The Re-Discovery Recordings of Mississippi John Hurt

The year 2011 brought a number of new biographies of blues legends including Phillip R. Radcliffe’s Mississippi John Hurt: His Life, His Times, His Blues (University Press of Mississippi). Hurt made some recordings for Okeh Records in 1928, some of which were reissued on Harry Smith’s Anthology of American Folk Music. Tom Hoskins, a member of Washington DC area record collectors, headed towards Avalon, Mississippi, 35 years later on the hunch that Avalon, Mississippi” which Hurt sang about in Avalon Blues, might be Hurt’s home. Hoskins’ journey to the Delta proved fruitful as Hoskins located the legendary recording artist which led to his relocation for several year to the North and what would be three years of celebrity and fame as one of the great rediscovered blues artists.

Hoskins recorded and interviewed Hurt at the time of the discover on March 3, 1963. These recordings have just been issued on a fascinating new release on Spring Fed Records, Discovery: The Rebirth of Mississippi John Hurt. Wonderfully remastered the CD has 19 tracks including a previously unissued and lengthy interview where Hurt and his wife talks about his early life and recordings, and life after those recordings. It opens with Hoskins introducing Hurt who plays a deft instrumental, presumably as a test, which he names after he finishes Cow Hookin’ Blues.

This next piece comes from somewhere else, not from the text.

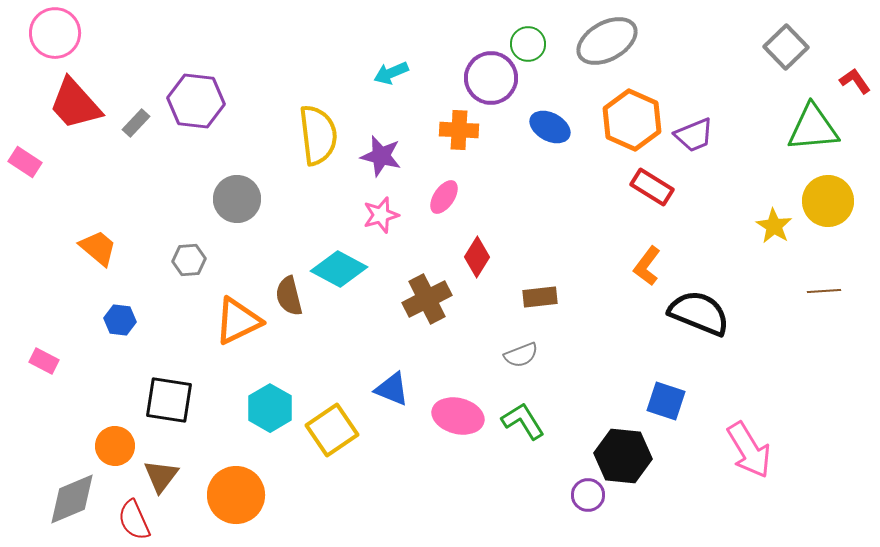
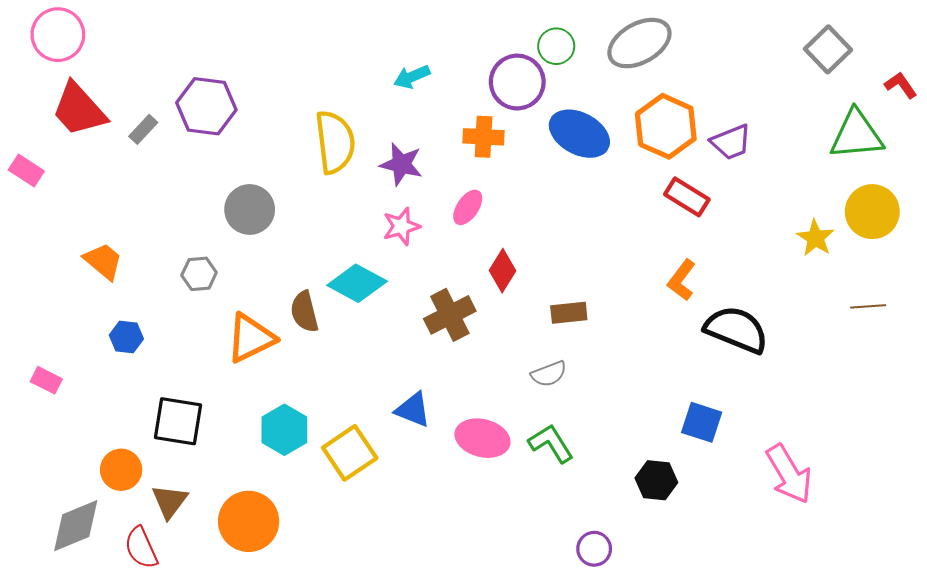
blue ellipse: (550, 127) -> (579, 134), size x1.4
black hexagon: (623, 456) -> (656, 480), size x0.7
purple circle: (588, 495) -> (594, 549), moved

Many of the songs will be familiar to Hurt’s many fans including Stack’O’Lee, Coffee Blues (known also as A Spoonful Blues), Richland Woman Blues, Candy Man, Spike Driver Blues, and Louis Collins. His playing is facile although the field tape recording make sound a little bit muffled (especially his vocals as Hoskins seems to have miked the guitar better) and the guitar has a slightly harsh tone. Also one can hear folks shuffling in the background as well as hear livestock, such as a rooster crowing in the background of Let The Mermaids Flirt With Me, whose melody is taken from one of Jimmy Rogers’ blue yodels.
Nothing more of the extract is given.